YOUR OBJECTIVE →
Print nothing except the line holding "pixels, height=1625 pixels." and the lines that come after it in the material below, and leave the pictures out.

EXTRACTED RECORDS →
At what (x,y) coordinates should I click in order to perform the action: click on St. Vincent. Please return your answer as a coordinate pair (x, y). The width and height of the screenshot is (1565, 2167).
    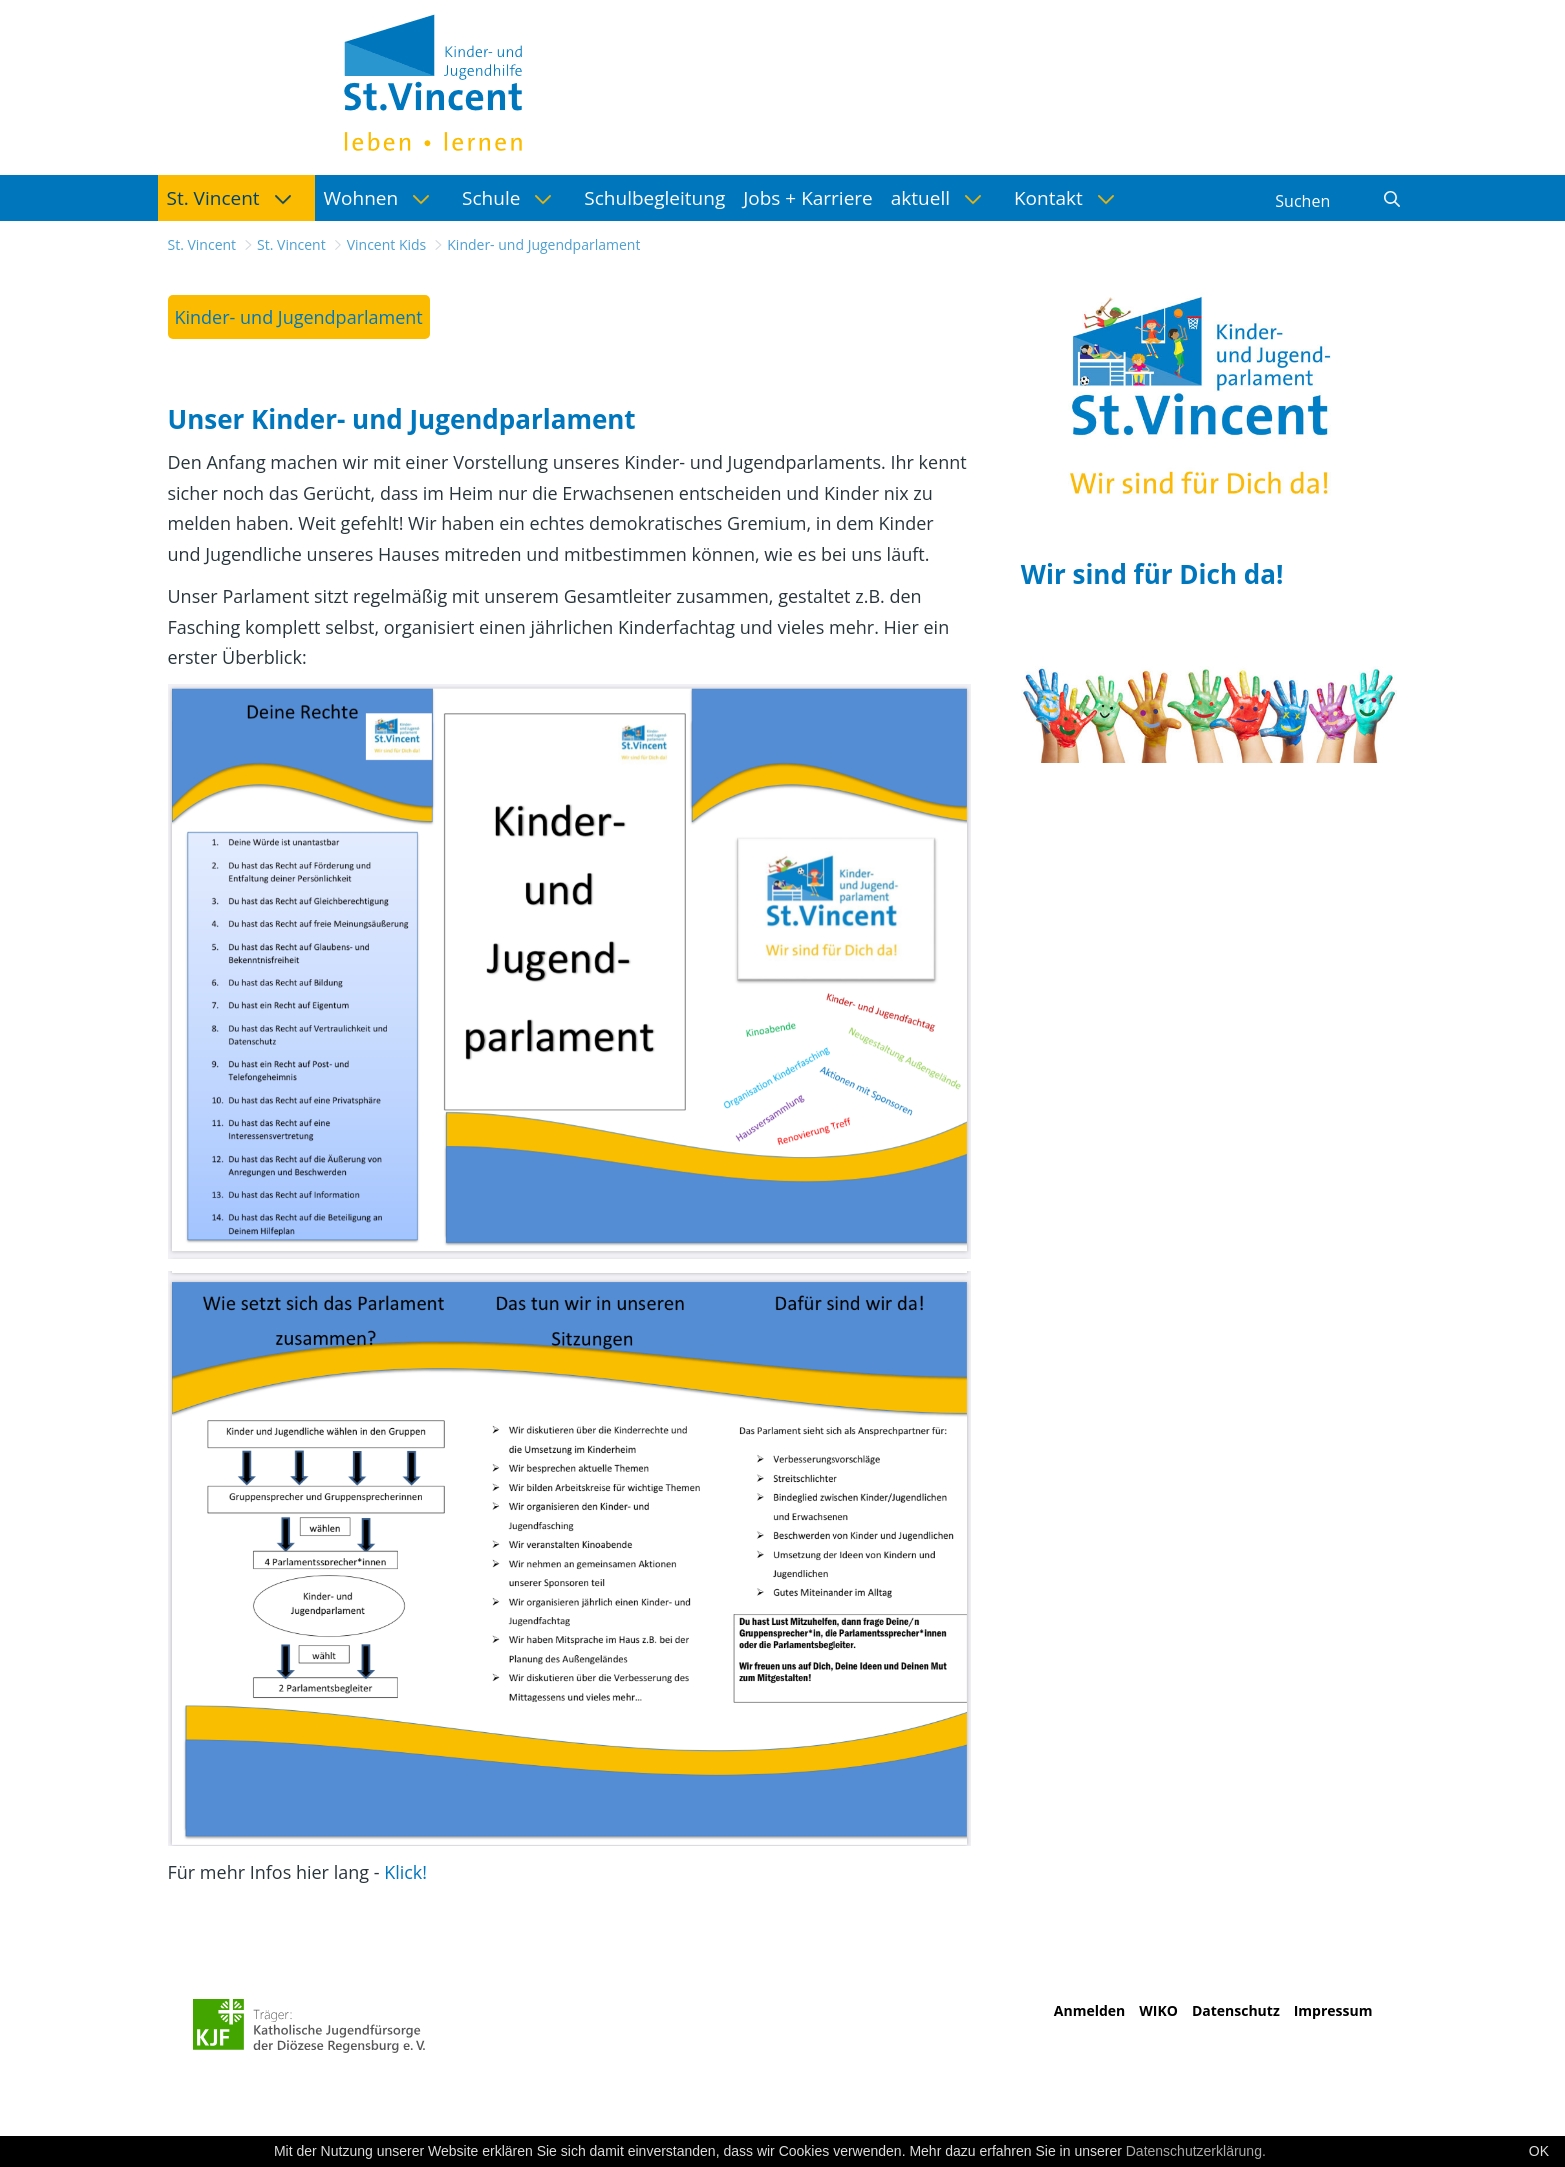
    Looking at the image, I should click on (202, 244).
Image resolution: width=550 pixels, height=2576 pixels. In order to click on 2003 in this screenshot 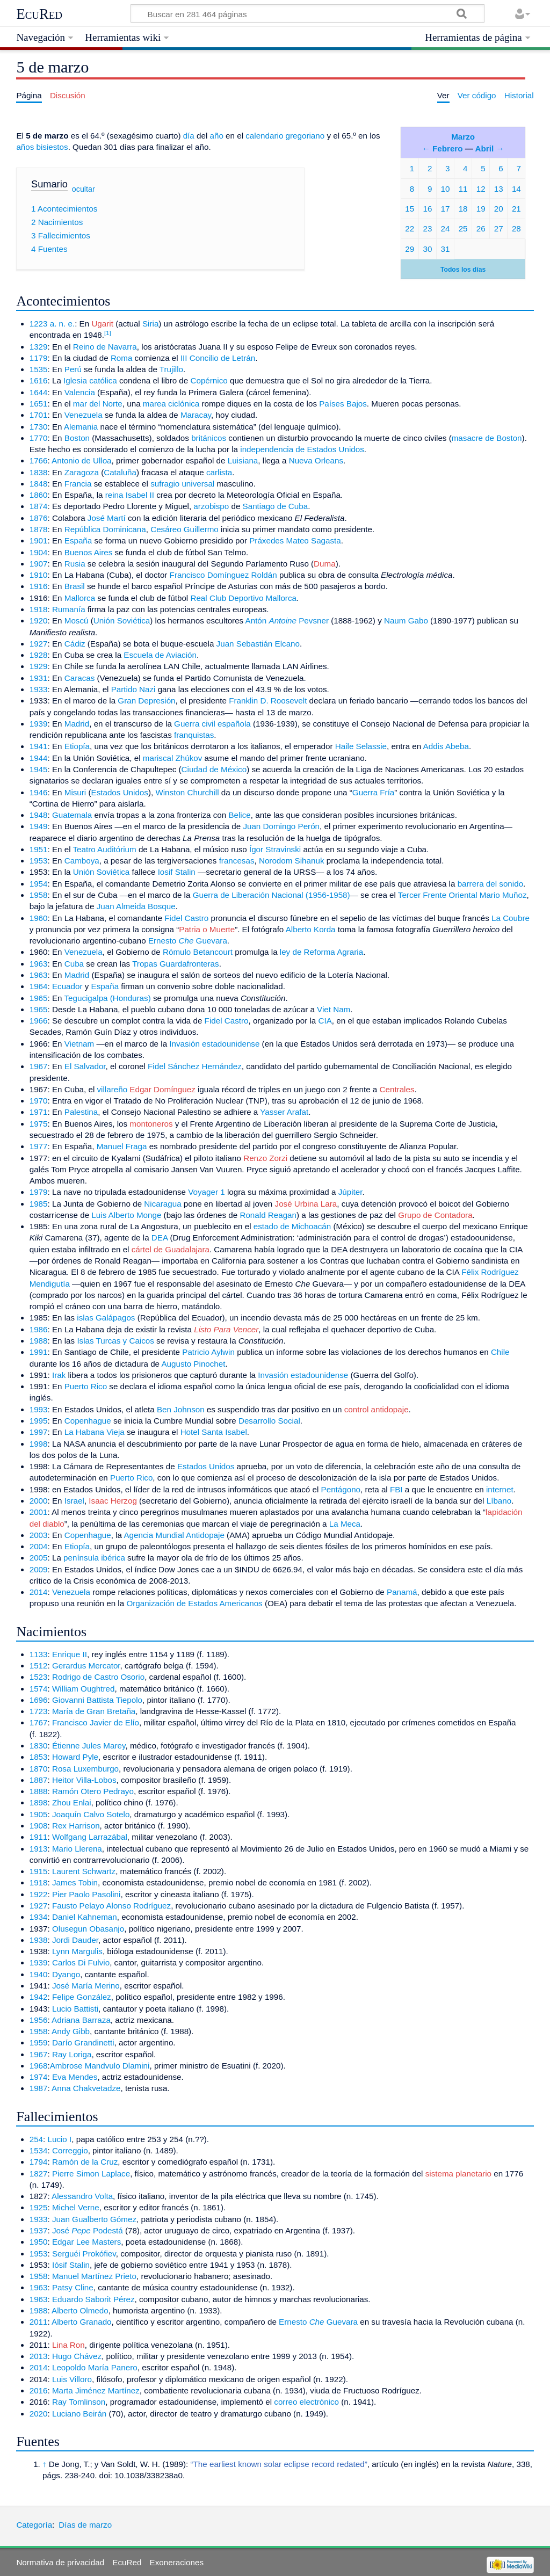, I will do `click(39, 1535)`.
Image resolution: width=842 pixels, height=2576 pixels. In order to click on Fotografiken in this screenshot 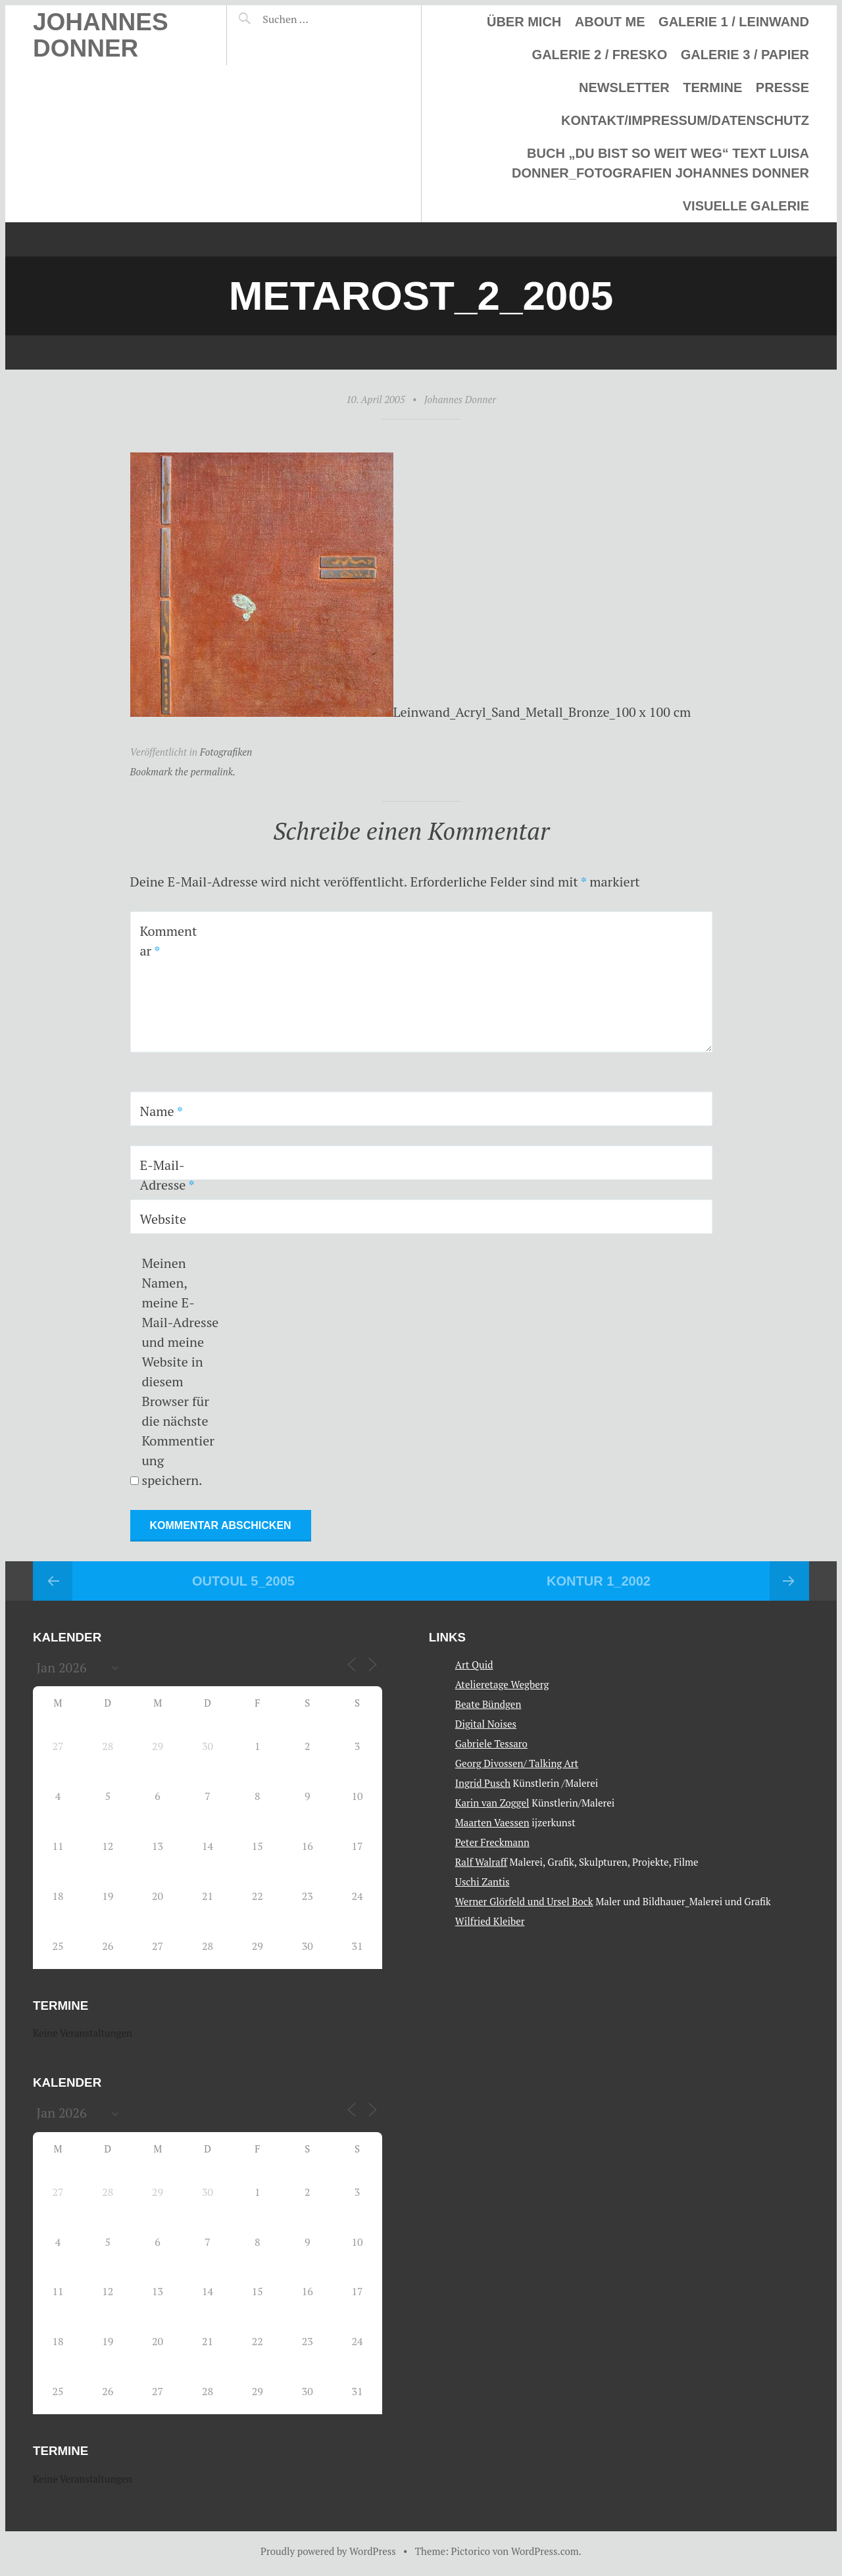, I will do `click(226, 751)`.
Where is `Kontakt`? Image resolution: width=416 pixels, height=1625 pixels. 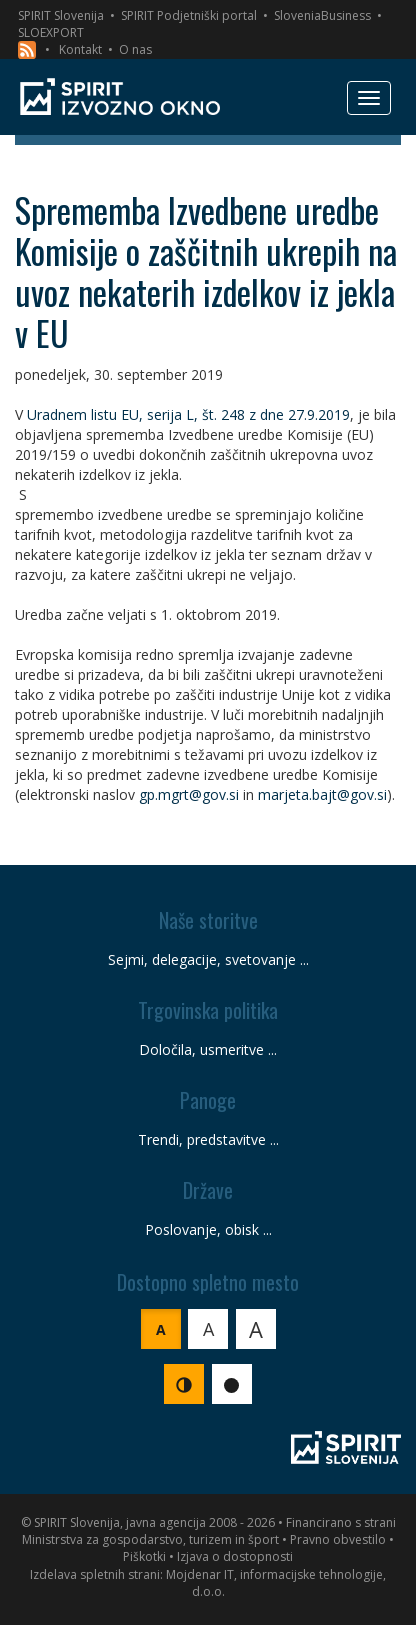
Kontakt is located at coordinates (80, 49).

FINISHED TASK →
Where is `Kontakt`? Image resolution: width=416 pixels, height=1625 pixels. 
Kontakt is located at coordinates (80, 49).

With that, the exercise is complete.